What do you think will be the top three use cases for agentic AI in your industry?
Mark Merhom:
More broadly speaking, even outside of insurance, but where I see AI being used the most is one, automating tedious tasks. I think we can all agree that nobody wants to do any kind of repetitive work and we can leverage lots of what's out there today. We don't even have to wait for tomorrow for that type of automation. Two, insights generation, I think will be very important, being in analytics for a long time. It's great to even get, just ask an AI agent, what insights can you generate from this data and have a starting point to explore deeper into it. And it's been great at doing that today. So, getting some leads on insights generation can help you look and dig deeper into certain areas, which is awesome for us in that space today. And just honestly as a personal assistant. We all use email, we all use messaging, and you know, verbiage and communication can sometimes be hard, in the world of AI, it's so much easier to reword, to fix, to transform your messaging, and I think that's a tool that everybody in the company can use right away.

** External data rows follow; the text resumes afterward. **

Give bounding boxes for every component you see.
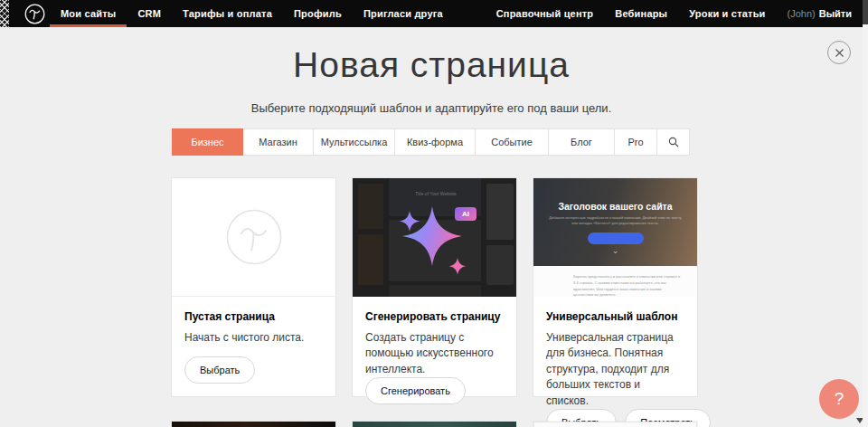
- template-category-tabs: Бизнес Магазин Мультиссылка Квиз-форма С…: [172, 128, 695, 156]
- new-page-modal-screen: Мои сайты CRM Тарифы и оплата Профиль Пр…: [0, 0, 868, 427]
- card-title: Универсальный шаблон: [546, 310, 684, 323]
- tab-multilink[interactable]: Мультиссылка: [313, 128, 395, 156]
- user-area: (John) Выйти: [777, 8, 852, 19]
- window-edge-pattern: [0, 0, 9, 27]
- nav-profile[interactable]: Профиль: [283, 0, 353, 27]
- nav-lessons[interactable]: Уроки и статьи: [678, 8, 776, 19]
- nav-webinars[interactable]: Вебинары: [604, 8, 678, 19]
- template-cards-row: Пустая страница Начать с чистого листа. …: [172, 178, 697, 396]
- tilda-watermark-icon: [226, 209, 282, 265]
- ai-sparkle-wrap: [353, 178, 516, 297]
- tab-pro[interactable]: Pro: [614, 128, 657, 156]
- topbar-spacer: [454, 0, 486, 27]
- universal-template-preview[interactable]: Заголовок вашего сайта Добавьте интересн…: [533, 178, 697, 297]
- logout-link[interactable]: Выйти: [819, 8, 852, 19]
- card-description: Начать с чистого листа.: [184, 330, 323, 346]
- nav-invite-friend[interactable]: Пригласи друга: [353, 0, 454, 27]
- tilda-logo-icon: [24, 4, 45, 24]
- chevron-down-icon: ⌄: [533, 247, 697, 254]
- template-card-partial[interactable]: [353, 422, 516, 427]
- tab-event[interactable]: Событие: [475, 128, 549, 156]
- blank-page-preview[interactable]: [172, 178, 335, 297]
- preview-subtext: Добавьте интересные подробности о вашей …: [548, 215, 684, 227]
- card-actions: Выбрать: [184, 356, 323, 384]
- preview-hero: Заголовок вашего сайта Добавьте интересн…: [533, 178, 697, 266]
- card-description: Универсальная страница для бизнеса. Поня…: [546, 330, 684, 409]
- nav-crm[interactable]: CRM: [127, 0, 172, 27]
- page-title: Новая страница: [0, 45, 863, 85]
- card-title: Пустая страница: [184, 310, 323, 323]
- card-description: Создать страницу с помощью искусственног…: [365, 330, 504, 377]
- preview-body-text: Коротко представьтесь и расскажите о ком…: [573, 274, 682, 297]
- template-cards-row-2: [172, 422, 697, 427]
- scrollbar[interactable]: [863, 0, 868, 427]
- ai-generate-preview[interactable]: Title of Your Website: [353, 178, 516, 297]
- card-universal-template: Заголовок вашего сайта Добавьте интересн…: [533, 178, 697, 396]
- nav-pricing[interactable]: Тарифы и оплата: [172, 0, 283, 27]
- search-icon: [668, 137, 679, 147]
- card-blank-page: Пустая страница Начать с чистого листа. …: [172, 178, 335, 396]
- topbar: Мои сайты CRM Тарифы и оплата Профиль Пр…: [0, 0, 868, 27]
- user-name: (John): [788, 8, 816, 19]
- generate-button[interactable]: Сгенерировать: [365, 377, 466, 404]
- help-chat-button[interactable]: ?: [819, 379, 859, 419]
- card-ai-generate: Title of Your Website: [353, 178, 516, 396]
- ai-badge: AI: [455, 207, 476, 221]
- page-subtitle: Выберите подходящий шаблон и адаптируйте…: [0, 101, 863, 115]
- ai-sparkle-icon: [353, 178, 516, 297]
- tab-search[interactable]: [656, 128, 690, 156]
- tab-quiz-form[interactable]: Квиз-форма: [394, 128, 476, 156]
- template-card-partial[interactable]: [533, 422, 697, 427]
- tab-blog[interactable]: Блог: [548, 128, 615, 156]
- preview-cta-button: [588, 232, 644, 244]
- card-actions: Сгенерировать: [365, 377, 504, 404]
- tab-store[interactable]: Магазин: [242, 128, 314, 156]
- card-body: Сгенерировать страницу Создать страницу …: [353, 297, 516, 417]
- help-question-mark: ?: [835, 389, 844, 409]
- scrollbar-thumb[interactable]: [863, 0, 868, 24]
- main-nav: Мои сайты CRM Тарифы и оплата Профиль Пр…: [50, 0, 454, 27]
- card-body: Универсальный шаблон Универсальная стран…: [533, 297, 697, 427]
- preview-heading: Заголовок вашего сайта: [533, 201, 697, 212]
- secondary-nav: Справочный центр Вебинары Уроки и статьи…: [486, 0, 868, 27]
- nav-my-sites[interactable]: Мои сайты: [50, 0, 127, 27]
- card-body: Пустая страница Начать с чистого листа. …: [172, 297, 335, 396]
- tab-business[interactable]: Бизнес: [172, 128, 243, 156]
- card-title: Сгенерировать страницу: [365, 310, 504, 323]
- template-card-partial[interactable]: [172, 422, 335, 427]
- tilda-logo[interactable]: [9, 0, 50, 27]
- nav-help-center[interactable]: Справочный центр: [486, 8, 605, 19]
- choose-blank-button[interactable]: Выбрать: [184, 356, 255, 384]
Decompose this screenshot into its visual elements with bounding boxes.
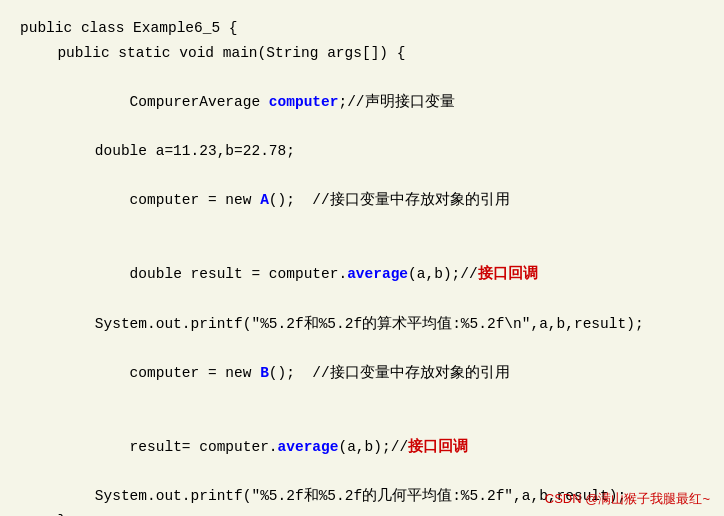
code-line-3: CompurerAverage computer;//声明接口变量	[20, 65, 704, 139]
watermark: CSDN @满山猴子我腿最红~	[545, 490, 710, 508]
code-block: public class Example6_5 { public static …	[0, 0, 724, 516]
code-line-11: }	[20, 509, 704, 516]
code-line-1: public class Example6_5 {	[20, 16, 704, 41]
code-line-4: double a=11.23,b=22.78;	[20, 139, 704, 164]
code-line-9: result= computer.average(a,b);//接口回调	[20, 410, 704, 484]
code-line-8: computer = new B(); //接口变量中存放对象的引用	[20, 336, 704, 410]
code-line-2: public static void main(String args[]) {	[20, 41, 704, 66]
code-line-6: double result = computer.average(a,b);//…	[20, 238, 704, 312]
code-line-5: computer = new A(); //接口变量中存放对象的引用	[20, 164, 704, 238]
code-line-7: System.out.printf("%5.2f和%5.2f的算术平均值:%5.…	[20, 312, 704, 337]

What does Enterprise AI really mean? How is it different from consumer AI?
Mark Merhom:
If you think about it, they're really the same thing. It’s just domain knowledge differences, right? I mean with enterprise AI, especially we have you know in New York Life the key insight there is that there's knowledge bases that are that we expose it to that are proprietary, they're internal to the company and that makes the people interacting with that model able to get specific insights about New York's Life's business that we want to keep internal and confidential. So there's a lot of security features to enterprise AI, but it's a very important thing to do because companies are not going to interact with the consumer side to protect confidentiality and security needs. So that would be the main thing. But other than that, they look a lot alike. It's just you're training on a specific domain that's not available to the public sector.
What do you think will be the top three AI trends in 2026?
Mark Merhom:
It's hard to predict where AI is going to go tomorrow, but I think some things for sure. It's going to be transformative. It already is. In the world today, a lot of the conversation went from AI is a nice to have to it's a must have now. So we're already at that injunction where AI is a must have and it'll be interesting as more adoption happens throughout the industry to see, okay, how reliant we've become on AI. Other than that, I think we're going to continue to move with speed, continue to move fast. We want to just make sure we're trying to keep up as best as we can with the innovation while also making sure that there are certain guardrails to protect us all from going off track in ways that we don't expect. I've heard many stories of using AI agents today where, you know, okay, you're trying to use it in a repeatable, scalable fashion, but what it produces as an answer today might be very different than next week. So I think we'll also see some stability start to fall in place to make sure that it's actually usable and trustworthy to do the job for a long time coming.
What did you take away from today’s session?
Mark Merhom:
One of the main things I've heard that I think I'll take away is we don't need to build AI agents with 99% accuracy. Get them to 50%, get them to 60%, and allow them to train and learn. We are in that phase right now where we're all learning. So if you wait to get to the 99%, you're going to be behind because you're not allowing the agent to actually learn through experience, which is what they're becoming really good at.